TRY IT
All lines from the one containing "en el mundo porque los niños se vacunan, h" down to the one containing "Vial establece dos grandes intervenciones en", both ends included, are to be given again exactly; omit the rest of the listing below.

++++++

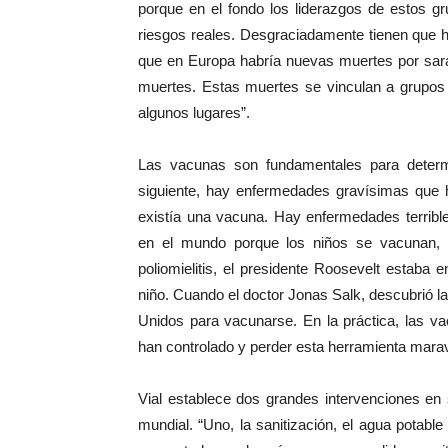
porque en el fondo los liderazgos de estos gr
riesgos reales. Desgraciadamente tienen que 
que en Europa habría nuevas muertes por sara
muertes. Estas muertes se vinculan a grupos
algunos lugares”.
Las vacunas son fundamentales para determ
siguiente, hay enfermedades gravísimas que h
existía una vacuna. Hay enfermedades terrible
en el mundo porque los niños se vacunan, h
poliomielitis, el presidente Roosevelt estaba
niño. Cuando el doctor Jonas Salk, descubrió la
Unidos para vacunarse. En la práctica, las v
han controlado y perder esta herramienta maravi
Vial establece dos grandes intervenciones en
mundial. “Uno, la sanitización, el agua potab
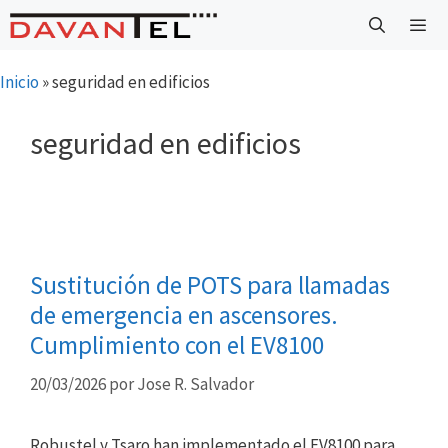
Saltar
al
contenido
Menú
Inicio
»
seguridad en edificios
seguridad en edificios
Sustitución de POTS para llamadas
de emergencia en ascensores.
Cumplimiento con el EV8100
20/03/2026
por
Jose R. Salvador
Robustel y Tsaro han implementado el EV8100 para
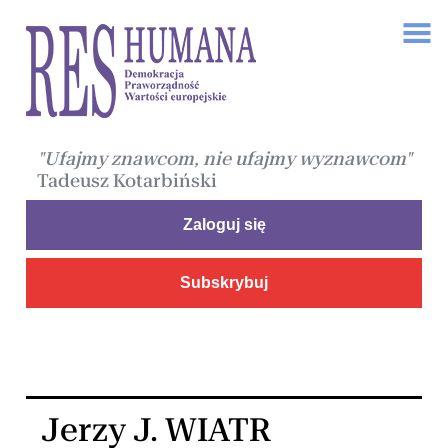
"Ufajmy znawcom, nie ufajmy wyznawcom"
Tadeusz Kotarbiński
Zaloguj się
Subskrybuj
Jerzy J. WIATR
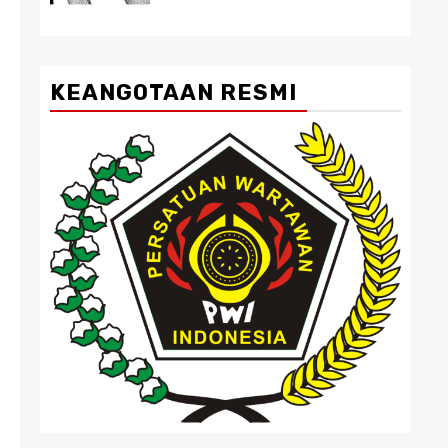
KEANGOTAAN RESMI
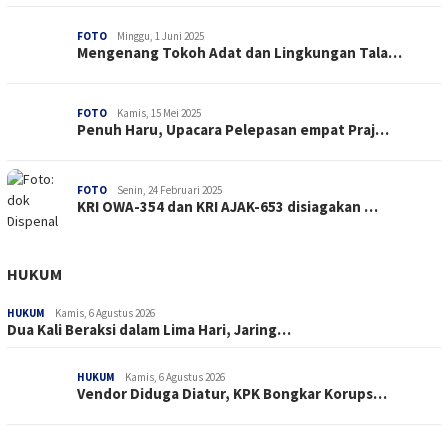
FOTO
Minggu, 1 Juni 2025
Mengenang Tokoh Adat dan Lingkungan Tala…
FOTO
Kamis, 15 Mei 2025
Penuh Haru, Upacara Pelepasan empat Praj…
FOTO
Senin, 24 Februari 2025
KRI OWA-354 dan KRI AJAK-653 disiagakan …
HUKUM
HUKUM
Kamis, 6 Agustus 2026
Dua Kali Beraksi dalam Lima Hari, Jaring…
HUKUM
Kamis, 6 Agustus 2026
Vendor Diduga Diatur, KPK Bongkar Korups…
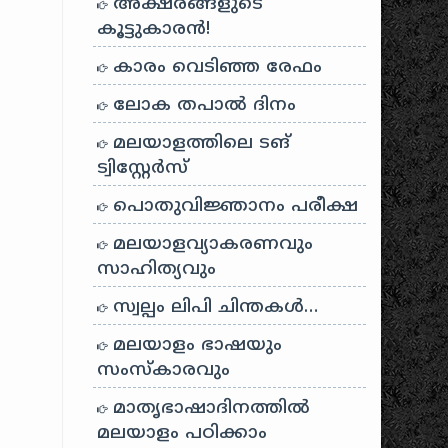
അക്ഷരങ്ങളുടെ
കൂട്ടുകാരൻ!
കാരം വെടിഞ്ഞ രേഫം
ലോക തപാൽ ദിനം
മലയാളത്തിലെ ടങ്
ട്വിസ്റ്റേർസ്
പൊതുവിജ്ഞാനം പരീക്ഷ
മലയാളവ്യാകരണവും
സാഹിത്യവും
സ്വല്പം ലിപി ചിന്തകൾ…
മലയാളം ഭാഷയും
സംസ്കാരവും
മാതൃഭാഷാദിനത്തിൽ
മലയാളം പഠിക്കാം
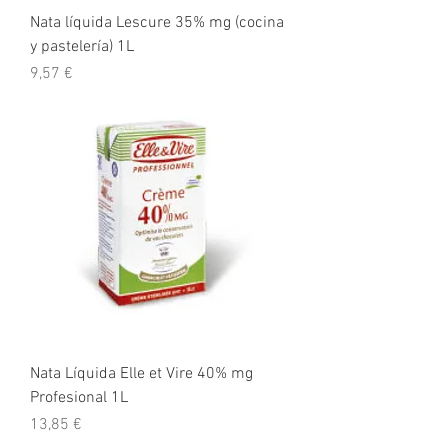
Nata líquida Lescure 35% mg (cocina
y pastelería) 1L
Precio
9,57 €
Nata Líquida Elle et Vire 40% mg
Profesional 1L
Precio
13,85 €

++++++

EXERCISE OUTPUT
en el mundo porque los niños se vacunan, h
poliomielitis, el presidente Roosevelt estaba
niño. Cuando el doctor Jonas Salk, descubrió la
Unidos para vacunarse. En la práctica, las v
han controlado y perder esta herramienta maravi
Vial establece dos grandes intervenciones en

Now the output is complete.